Unbelievable Skin Test Results

I found out that I had severe allergies without even touching peanuts. I was two years old in a mommy-and-me art class where there were a couple of stations with different art projects set up- one of which was a bird feeder made with peanut butter. My mom has always hated the smell of peanut butter so we were doing a project at a different station. But, there was a big bucket of soapy water in the middle of the room, and I would periodically run up and wash my hands in the bucket with everyone else - including those washing peanut butter off of their hands. I ended up with huge welt-like hives all over my face and arms. Luckily, the reaction was minor and my pediatrician knew immediately that this meant I had food allergies.

Hives have always been the very first indicator of a reaction for me. Throughout my entire life, I was painstakingly careful not to touch any surface that someone else could have touched after coming in contact with peanuts (lunch tables, movie theater seats, you name it.) To tell you the truth, the weirdest, scariest moment of this entire study was probably getting peanut butter on my hands for first time. 

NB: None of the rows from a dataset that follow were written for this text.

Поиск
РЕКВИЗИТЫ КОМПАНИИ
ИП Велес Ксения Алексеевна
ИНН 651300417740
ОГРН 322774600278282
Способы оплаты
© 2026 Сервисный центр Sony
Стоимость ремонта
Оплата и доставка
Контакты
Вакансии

I recently had a doctor's appointment for my first updated skin and blood tests since beginning the trial. I was seriously blown away by the results.

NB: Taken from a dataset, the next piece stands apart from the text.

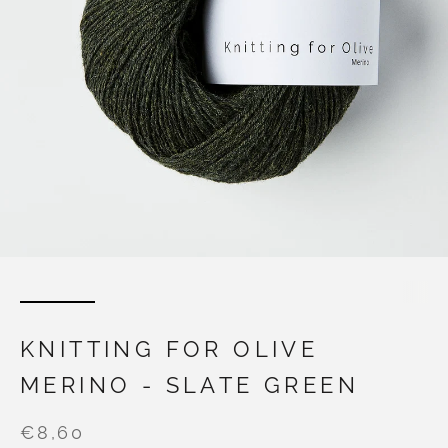
KNITTING FOR OLIVE
MERINO - SLATE GREEN
€8,60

This was my skin test result before starting the study:
Note: The inner-most circle is the actual hive itself, while the circle drawn around it is the area of redness that surrounds a hive. 



And is my most recent skin test result:




In the picture above, peanut protein was tested on the last circle marked "P," while the first is the positive histamine control and second is negative control. I cannot even begin to explain my shock at these results. I literally did not have a hive. Like, at all. The circe drawn merely indicates a relatively small patch of redness that resulted. 

This means the skin test came back negative. As for the blood test, I find out the results when I have my next blood test on February 4th. 






Adventurous Meals

Though I love to travel, going on vacation was always daunting, especially when traveling to foreign countries. The best part about experiencing a new culture is trying out the cuisine, and it was something I was rarely able to take part in. 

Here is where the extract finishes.